Most people who could write were still using quills, after all they could be had for free if the user had access to any birds from a crow through to a peacock, and knew how to prepare them, or they could be bought in London and in most other places for a few pennies. Around the middle of the 18th century someone came up with the idea, or perhaps resurrected the idea, of filling the barrel of the pen with ink, and developed a feed to supply ink as it was needed rather than burping it in blobs all over the page.
A little later still came the various filling systems, some sane and practical, one or two less so, most of them interesting to the collector and historian, some of them the bane of the user’s life, a lot of answers to the same basic question, ‘How do you get ink into the barrel, and when you have got it where you want it, how do you persuade it to stay there until needed?’ From the middle of the 18th century, we are into a world of patents and that would take up at the very least several more journals, after all there are a library full of books and several patent office archives full of information on the various design for writing instruments, patent ink wells and one hundred and one other pieces of equipment relevant to those interested in the fascinating esoteric further reaches of the world of things related to writing.
Pencils, ball pens, roller balls, felt tips, ‘liquid lead’ holders are all developed from the basic stick and piece of rock that was used to stop a finger wearing out; how, when, where they developed and by whom they were developed is a long and divergent story. Just a parting thought, today we have come nearly full circle in the story of writing instruments, many of us use our own example of the first writing instrument ever, the index finger, to write again, this time directly onto touch screens, besides this there are new technical ‘sticks’ again, the stylus that comes with some phones and digital notebooks…the equivalent of the wax tablets of the ancients….and I am sure that many of us will still make some mark in soft or wet sand given the chance.

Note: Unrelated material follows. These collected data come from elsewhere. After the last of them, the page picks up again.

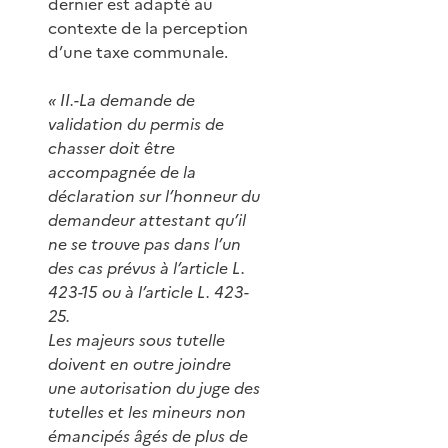
dernier est adapté au
contexte de la perception
d’une taxe communale.
« II.-La demande de
validation du permis de
chasser doit être
accompagnée de la
déclaration sur l’honneur du
demandeur attestant qu’il
ne se trouve pas dans l’un
des cas prévus à l’article L.
423-15 ou à l’article L. 423-
25.
Les majeurs sous tutelle
doivent en outre joindre
une autorisation du juge des
tutelles et les mineurs non
émancipés âgés de plus de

That was a very brief, and I admit a not terribly well drawn, sketch of the history of the pen, for those who are interested perhaps we might to take a slightly less hurried journey through the story of the pen and other pieces of equipment. Who used what tools set? When they started? Where? Why this tools set? How were these tool sets used? They can get into the history of their interest, as you can see the article does not have to be particularly learned.